Over time, brunch crowds (and burger orders) leveled out. In the last two years or so, as Dallas' restaurant population and brunch scene have continued to balloon, Luscher found that brunch, often thought of as a cash cow in the industry, just wasn't making the same amount of money as it used to. Increasingly, it didn't seem to mesh with The Grape's identity as an intimate, specialized bistro.
"In the last 6 to 18 months, everything’s changed," Luscher says. "Everything that we’ve all learned over decades, all that shit's changed in the blink of an eye. The average diner has changed."
Diners are more informed and adventurous, Luscher says, thanks to "foodie culture" and Dallas' increasing reputation as a city built around dining out. Competition has never been fiercer.
"What an amazing time to be an aware diner in the city of Dallas and the metroplex," Luscher says. "There are more choices than there have ever been."

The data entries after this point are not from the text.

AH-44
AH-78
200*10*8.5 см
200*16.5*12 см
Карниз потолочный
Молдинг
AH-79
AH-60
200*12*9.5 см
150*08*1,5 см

Despite the city's ever-changing dining landscape — and the fact that it's been open for nearly 50 years, an eternity in the restaurant industry — The Grape continually makes lists of the city's best restaurants. We recently named it No. 22 on our list of Dallas' Top 100 Restaurants. Last year, we also enthusiastically opined that The Grape's brunch is one of the best in the city.

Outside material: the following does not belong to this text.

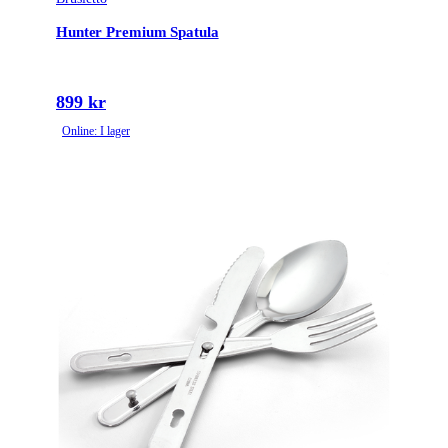
Hunter Premium Spatula
899 kr
Online: I lager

But brunch is also a bit of a bastard for many in the restaurant industry. Brunch crowds are different from standard clientele — they're more demanding, sometimes less open-minded. They spend less than at other meals. And offering weekend brunch means calling in staff who, often fried from hectic Friday and Saturday night dinner service, are exhausted, and aren't exactly morning people to begin with. Sunday brunch means pulling staff away from their homes and families during what used to be the one time of the week when restaurant workers could relax and spend real time with loved ones. And it takes a lot of manpower; Luscher says he's got two or three employees who spend almost all of their time preparing just for Sunday brunch.
"What an amazing time to be an aware diner in the city of Dallas and the Metroplex. There are more choices than there have ever been." -Brian Luscher
"It’s a soul stealer. It really is," Luscher says. And profit margins on brunch were razor-thin, he says.

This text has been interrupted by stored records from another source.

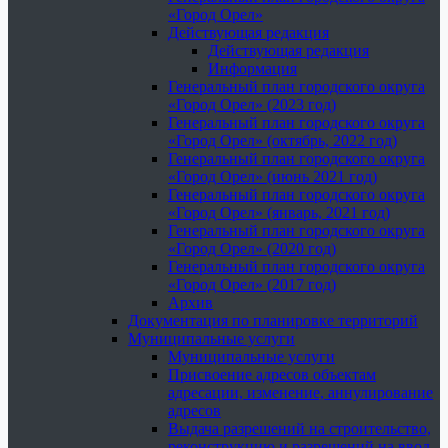
«Город Орел»
Действующая редакция
Действующая редакция
Информация
Генеральный план городского округа
«Город Орел» (2023 год)
Генеральный план городского округа
«Город Орел» (октябрь, 2022 год)
Генеральный план городского округа
«Город Орел» (июнь 2021 год)
Генеральный план городского округа
«Город Орел» (январь, 2021 год)
Генеральный план городского округа
«Город Орел» (2020 год)
Генеральный план городского округа
«Город Орел» (2017 год)
Архив
Документация по планировке территорий
Муниципальные услуги
Муниципальные услуги
Присвоение адресов объектам
адресации, изменение, аннулирование
адресов
Выдача разрешений на строительство,
реконструкцию и разрешений на ввод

The Grape exists in a part of Dallas that loves to brunch, but Luscher is ready to give it up and refocus his energy on rebooting the long-running bistro and focusing on the aspects that do make money.
"I’m gonna reassess the entire menu," he says. "I'm taking this as a hard refresh. What do I do with this 50-year-old restaurant in a 100-year-old building?"
For Luscher, there is just one question left to tackle: "How do we maintain relevancy in this newly vibrant, burgeoning restaurant scene?"
Brunch used to feel like the way to do that, but after losing his beloved restaurant, Luscher's Red Hots, which closed in December 2016, Luscher says he learned a valuable lesson about time and money.
"I’m not doing this to pass the time," he says. "I'm not offering a public service. It has to make money."
If you're worried about missing out on The Grape's award-winning burger, worry not: The burger is still available — first-come, first-served — on Sunday and Monday nights.